Разве это -- голос умирающего? Это -- эффектные ферматы на верхних нотах, даже с авторскою ремаркою: "После каждой короткой фразы короткая, но глубокая пауза". Это -- смерть Валентина:
Маргарита!
Проклинаю!
Ты умрешь позорной смертью...
Я умираю, как храбрый солд...
Предсмертные идеи Человека в виде старух кружатся около угасающей жизни, под "мотив музыки, что играли на его балу".
"Напомните ему -- Как богато! Как пышно! -- Ты помнишь, как играла музыка на твоем балу? -- Кружились танцующие, и музыка играла так нежно, так красиво!.. -- Ты помнишь? -- Как богато, как пышно! -- Как светло! -- Ты помнишь? -- Ты сейчас умрешь, а ты помнишь? -- Ты помнишь? -- Ты помнишь? -- Ты сейчас умрешь, а ты помнишь?" И так далее.
Это очень красиво, звучно, музыкально. Пожалуй, даже слишком музыкально, потому что бесконечное и навязчивое "ты помнишь?" уводит мысль вашу к тем обязательным реминиссансам, которыми в последних актах опер умирающая или сумасшедшая героиня характеризует возвращающеюся мелодией первых актов, что "nessum maggior dolore chse ricordorsi del tempo felice nella miseria" {"Нет большего горя, чем воспоминание о счастливом времени нищеты" (ит.).}. Так Маргарита в тюрьме напевает вальс, под звуки которого она встретилась с Фаустом, Манон Леско слышит звуки своей первой песенки, Кармен погибает от ножа Хозе под широкий разлив своей роковой мелодии. Музыкальный аккомпанимент, который понадобился Леониду Андрееву для полноты эффекта, довершает это впечатление оперного лейтмотива.

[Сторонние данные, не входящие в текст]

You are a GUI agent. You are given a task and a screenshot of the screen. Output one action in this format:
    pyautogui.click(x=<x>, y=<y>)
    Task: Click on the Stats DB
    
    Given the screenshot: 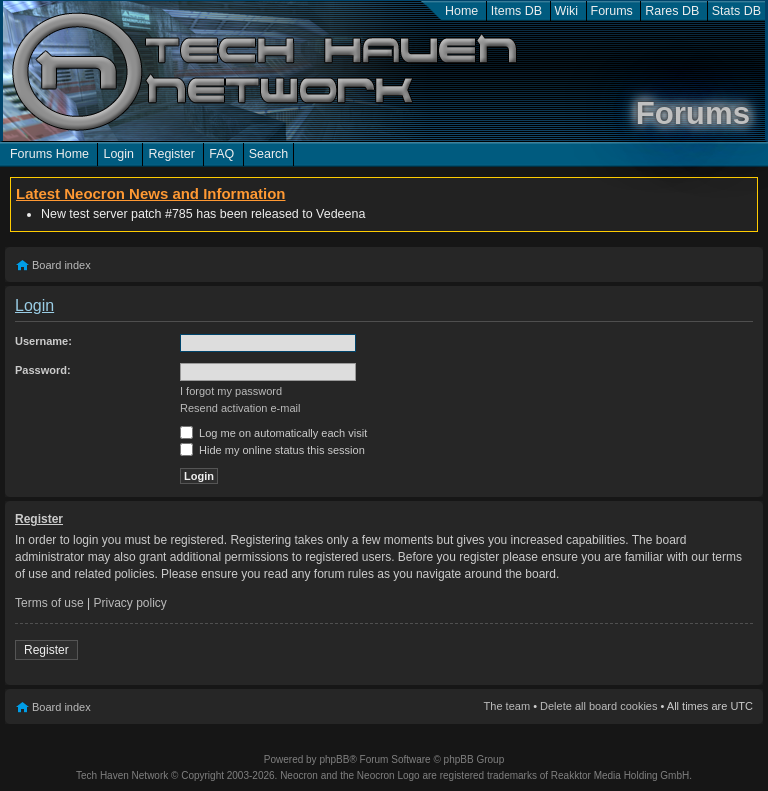 What is the action you would take?
    pyautogui.click(x=736, y=11)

Когда-то Базаров умолял молодого Кирсанова: "О, друг мой, Аркадий Николаевич, не говори красиво!" Если чрезмерно красивое говорение нарушает правду жизни, то еще более резким диссонансом разногласит оно с правдою смерти. Принята "условная ложь", что все знаменитые люди, умирая, произносят какую-либо красивую фразу, символизирующую их житейский итог. Ну, знаменитое "света, больше света!" умирающего Гёте, что ли. Человек Леонида Андреева необыкновенно щедр -- articulo mortis {На смертном одре (лат.).} -- на слова, подобные металлу звенящему. Мы только что их слышали: оруженосец... меч... щит... Но у Болеслава Пруса есть великолепный сатирический рассказ. Умирает великий польский поэт и -- молчит. Смерть его неизбежна; родня, друзья, редакция примирились с необходимостью потерять великого человека и -- все ждут, что-то он скажет на краю могилы. А он молчит. Наконец -- consummatum est {Свершилось (лат.).} -- умер. Доктора, принесшего в редакцию роковое известие, прежде всего интервьюируют: "Его последние слова?" Врач шепчет что-то на ухо редактору,-- тот отступает с кислою физиономией: "Этого нельзя печатать! В такой момент, и..." В конце концов, соединенными редакционными силами, мастерят романический некролог: "Дух великого поэта отлетел. Его последним словом было: "Передайте мою любовь зеленым полям моей родины", или что-то в этом роде, не помню точно, как у Пруса. Публика очень довольна, утирает умиленные слезы. И только фельдшер, остававшийся при покойном до последнего издыхания, с изумлением бормочет себе под нос: "Ну и врут же эти газетчики. Словно я не слыхал своими ушами, как он проворчал: "Черт бы побрал сосиски в "Золотой утке"... с них-то все и началось!"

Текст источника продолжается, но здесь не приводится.